As a contradiction to the last post, this is a piece from Arc’teryx LEAF that I am overall a definite fan of – the Assault AR combat shirt. Luckily (as is the case in a lot of posts I’m going to make over the nest year) The Reptile House has already gone in to great depth on the details, so you can read all that via this link and I just get to waffle my infinitely more vague thoughts on the matter:…/review-arcteryx-leaf-ass…/

I picked up this example in Ranger Green as a test of sorts to put together the ‘best’ combat set in NYCO for general temperate conditions, though this was long before the announcement of Crye’s Gen 4. So we’re not talking about any softshells or hot weather fabrics like Gore Katana, or indeed anything flame resistant. Since the G3 shirt has been rather outmoded for some years now, but I preferred the CP combat trousers over the offering from Arc’teryx, I came to the conclusion that on paper the ideal setup would a combination of the two manufacturers.

Since Arc’s ‘Crocodile’ and Crye’s Khaki 400 are rather far apart and Crye have never made any significant amount of grey gear, the options left were MC, RG or Black, but I already own way too much Multicam and not nearly enough Ranger Green. I’m really not a fan of plain black either and the one set I have is more than enough, so that made the decision quite easy. It would be nice to see come other high end brands offering MC Tropic and Arid, but for now the G3 remains just about the best combat shirt offering in those patterns.
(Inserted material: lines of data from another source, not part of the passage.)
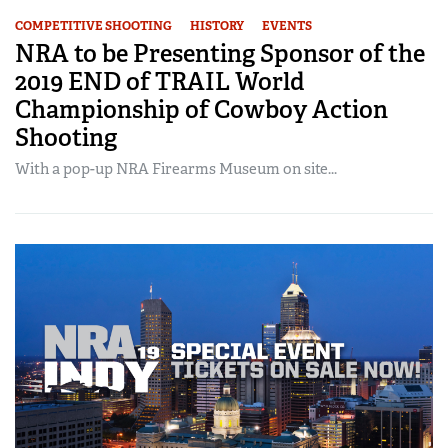
COMPETITIVE SHOOTING
HISTORY
EVENTS
NRA to be Presenting Sponsor of the
2019 END of TRAIL World
Championship of Cowboy Action
Shooting
With a pop-up NRA Firearms Museum on site...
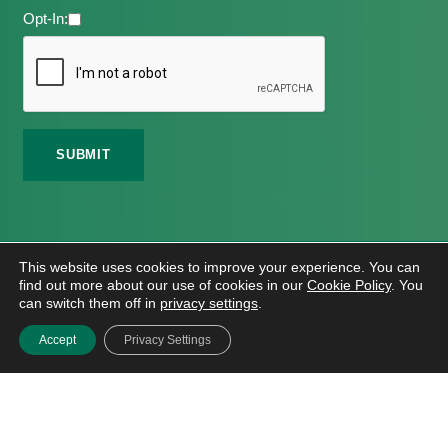
Opt-In:
©
2026 Meath Local Sports Partnership. All Rights
This website uses cookies to improve your experience. You can
Reserved.
find out more about our use of cookies in our
Cookie Policy
. You
Website Design
And
Hosting
By
Bluescope
can switch them off in
privacy settings
.
Accessibility Tool Tutorial
Accept
Privacy Settings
The three primary draws to the Assault AR for me were the underarm mesh, the solid loop field/zip pockets with horizontal access and crucially the more complex pattern in the construction. Under the arm is of course one of the most prolific areas for sweating and any extra air flow or increased rate of moisture transportation in that area is definitely a plus for comfort in the heat. I find the vertical flap access on a bicep shirt pocket to be so awkward I will never, ever use those pockets and the split velcro on the G3 combat shirt is just awful at providing reliable retention of patches. The G3 is also pretty close to just having straight up tubes of fabric for arms, there’s very little extra shaping to them and as you’ll see in the pictures here, the Assault AR certainly does not suffer that issue.

I find the collar arrangement with the single button and velcro to be less practical than the commonly seen zip, it also seems to be cut rather narrow as it’s a tad tighter around my neck than I’d ideally like even though the medium shirt fits well otherwise. I never had an issue of a friction point from the zip on the issued UBACS when worn under Osprey, however the Mk4 is very thickly padded inside and I’ve only ever worn mine for about 3-4 hours at most in one sitting. There are lots of other PCs out there with minimal to zero padding between the hard plate and the wearer’s chest, so eliminating the zip can certainly be a positive in some situations.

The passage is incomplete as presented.